The management and governance of customer information has become one of the most critical success factors for today’s strategic banking initiatives.
Whether their priorities involve increasing deposits and wallet share, improving the customer experience, transforming digital and mobile offerings, innovating through machine learning and artificial intelligence, or meeting regulatory compliance and privacy requirements, successful financial services organizations are finding that well-managed and well-governed customer information often is the first and most critical ingredient.
Today’s changing landscape
Because financial services are so integral to virtually all other forms of commerce, the banking industry is sensitive to general economic trends and developments. In both good times and downturns, accurate and timely customer information is always an essential component of successful bank operations.

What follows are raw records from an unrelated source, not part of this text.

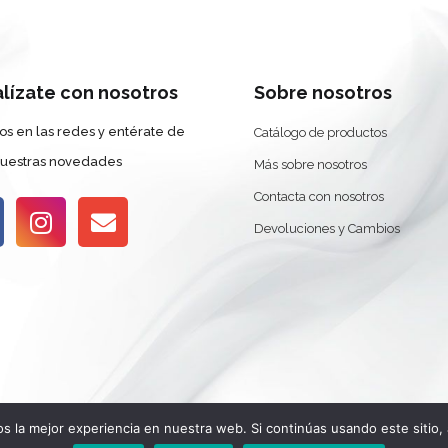
alízate con nosotros
Sobre nosotros
os en las redes y entérate de
Catálogo de productos
nuestras novedades
Más sobre nosotros
Contacta con nosotros
Devoluciones y Cambios
 la mejor experiencia en nuestra web. Si continúas usando este sitio,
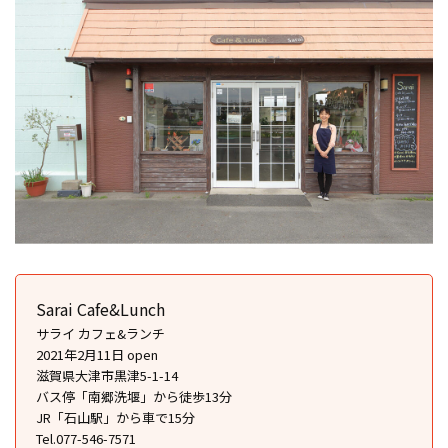
Sarai Cafe&Lunch
サライ カフェ&ランチ
2021年2月11日 open
滋賀県大津市黒津5-1-14
バス停「南郷洗堰」から徒歩13分
JR「石山駅」から車で15分
Tel.077-546-7571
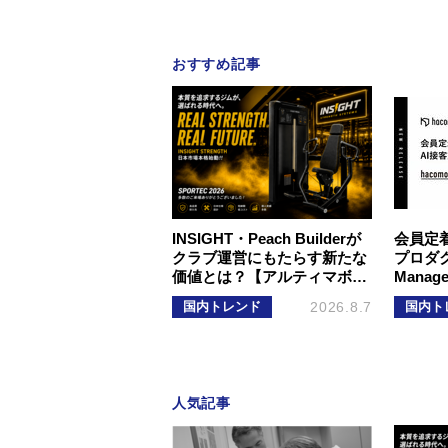
おすすめ記事
INSIGHT・Peach Builderが
会員定
クラブ運営にもたらす新たな
プロダクト
価値とは？【アルティマボ…
Mana
国内トレンド
2026.8.7
国内ト
人気記事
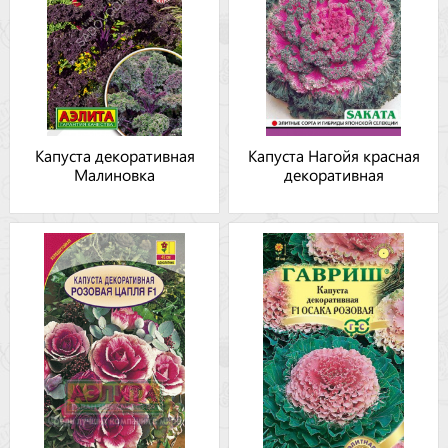
Капуста декоративная
Капуста Нагойя красная
Малиновка
декоративная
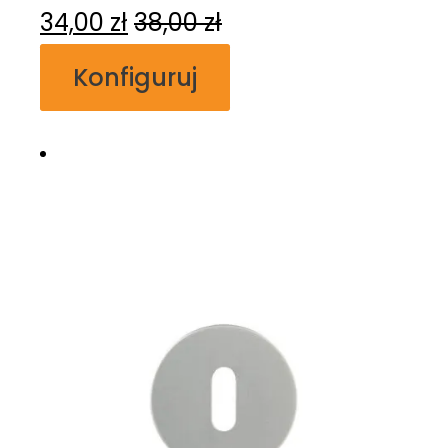
34,00
zł
38,00
zł
Konfiguruj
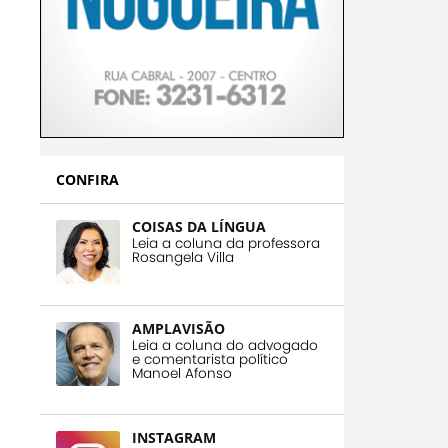
CONFIRA
COISAS DA LÍNGUA
Leia a coluna da professora
Rosangela Villa
AMPLAVISÃO
Leia a coluna do advogado
e comentarista político
Manoel Afonso
INSTAGRAM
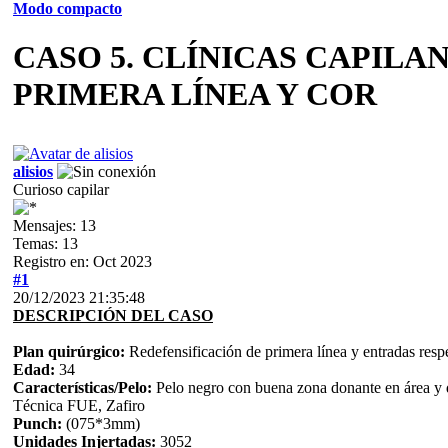
Modo compacto
CASO 5. CLÍNICAS CAPILA
PRIMERA LÍNEA Y COR
alisios
Curioso capilar
Mensajes: 13
Temas: 13
Registro en: Oct 2023
#1
20/12/2023 21:35:48
DESCRIPCIÓN DEL CASO
Plan quirúrgico:
Redefensificación de primera línea y entradas respe
Edad:
34
Características/Pelo:
Pelo negro con buena zona donante en área y d
Técnica FUE, Zafiro
Punch:
(075*3mm)
Unidades Injertadas:
3052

Looking beyond the immediate economic circumstances, several longer-term trends are having a lasting impact on the banking industry. Each of these macrotrends has a direct impact on the ways that banks maintain and use customer data:
- Changing customer expectations. The banking industry can learn from the examples of leading technology companies, which often register higher levels of customer loyalty than conventional industries typically achieve. Indeed, many technology innovators are now direct competitors, offering customers ways to blend their digital and physical experiences. This ability to integrate digital and in-person interactions and erase the lines between their online, mobile, and in-person experiences is one of the features many of today’s customers find most appealing about fintech competitors. Clearly, customer retention will be higher at banks that interact with customers in ways that reflect their evolving preferences.
- Margin pressures and macroeconomic issues. Margin pressures are a constant in the banking industry, but they are being exacerbated by macroeconomic issues. Even before the financial system encountered major new stresses, some economists were expressing concerns that the long-term economic trends were showing signs of an impending slowdown.
- Rapid advances in digital technology. In response to customer expectations for simple and immediate digital interactions, the banking industry is rapidly deploying strategies that rely on the newest data science technologies such as artificial intelligence, machine learning, and robotic process automation. Such advances rely on complete and accurate customer data for their models, but many bank chief information officers (CIOs) commonly cite the limitations of their legacy systems as significant barriers to adoption of these powerful tools.
Recognizing the customer data challenge
As banks develop and adapt their strategies for addressing these issues, having ready access to complete, accurate, and timely customer data will be integral to their efforts. Yet many banks recognize they still have significant work to do in this area.
For example, when a large group of bank executives participating in a recent Crowe webinar was asked to evaluate their banks’ ability to understand their customer relationships, only one in five (19.7%) said their data was accessible, well-managed, and immediately available to their customer-facing resources (Exhibit 1).